Uby MySQL dump does not handle UTF-8 properly #172

judithek · 2016-11-24T20:05:32Z

When querying an UBY mysql dump for German lemmas with umlauts this is not handled correctly:
e.g. querying for "sägen" returns all entries for "sägen" and "sagen".

This can be reproduced in the Uby web browser, on the command line with pure mysql and using the Uby-API.

This issue does not occur with the H2 database (another point in favor of using H2).

reckart · 2016-11-24T20:07:02Z

That may depend on how the encoding in the mysql db has been configured and whether that configuration is included in the mysql dump. A properly configured mysql should support UTF-8.

judithek · 2016-11-24T20:10:32Z

We always used this configuration for the creation of the database (before starting the actual import):

CREATE SCHEMA DATABASE_NAME DEFAULT CHARACTER SET utf8 COLLATE utf8_general_ci ;

reckart · 2016-11-24T20:12:02Z

Hm. Do the tables that were then created by Hibernate also reflect the encoding and collation? In principle, you can set these parameters individually for each table.
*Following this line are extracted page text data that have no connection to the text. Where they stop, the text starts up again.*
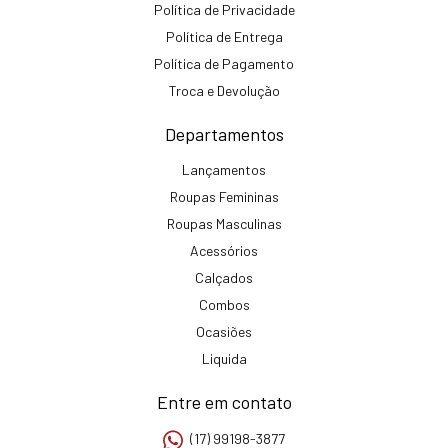
Política de Privacidade
Política de Entrega
Política de Pagamento
Troca e Devolução
Departamentos
Lançamentos
Roupas Femininas
Roupas Masculinas
Acessórios
Calçados
Combos
Ocasiões
Liquida
Entre em contato
(17) 99198-3877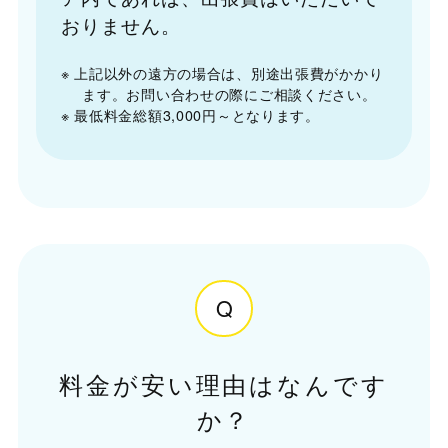
おりません。
※ 上記以外の遠方の場合は、別途出張費がかかり
ます。お問い合わせの際にご相談ください。
※ 最低料金総額3,000円～となります。
Q
料金が安い理由はなんです
か？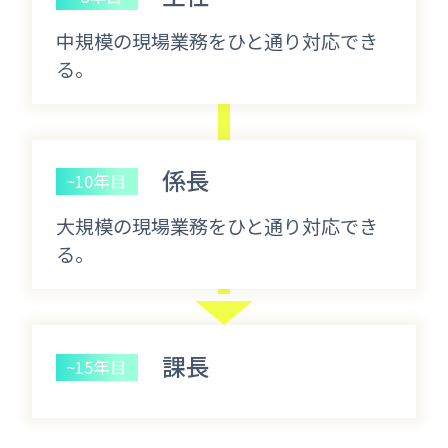
中規模の現場業務をひと通り対応でき
る。
係長
~10年目
大規模の現場業務をひと通り対応でき
る。
課長
~15年目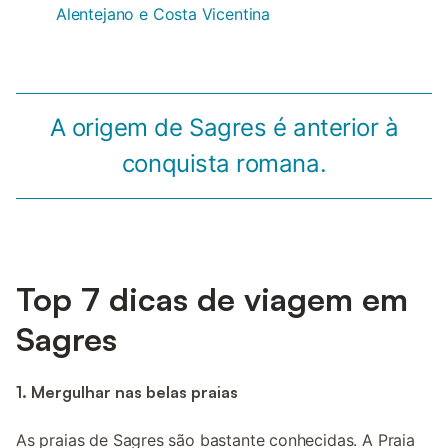
Alentejano e Costa Vicentina
A origem de Sagres é anterior à
conquista romana.
Top 7 dicas de viagem em
Sagres
1. Mergulhar nas belas praias
As praias de Sagres são bastante conhecidas. A Praia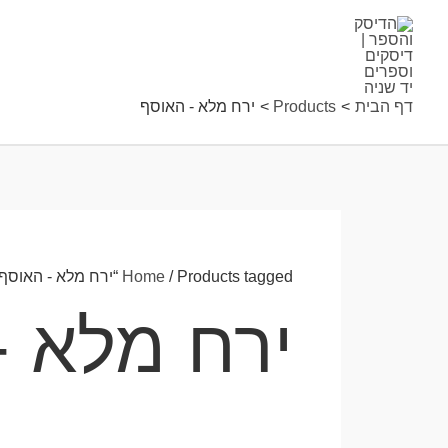
ילוג
תוכן
דף הבית
Products
ירח מלא - האוסף
/ Products tagged “ירח מלא - האוסף”
Home
ירח מלא -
judithek · 2016-11-24T20:23:04Z

the tables are created via Hibernate in LMFDBUtils
https://github.com/dkpro/dkpro-uby/blob/master/de.tudarmstadt.ukp.uby.persistence.transform-asl/src/main/java/de/tudarmstadt/ukp/lmf/transform/LMFDBUtils.java

this is not done for each table individually.
apparently H2 has no problems with this way of creating tables, while MySQL has.

reckart · 2016-11-24T20:34:47Z

Does the MySQL dump file include lines with reference to UTF-8? E.g.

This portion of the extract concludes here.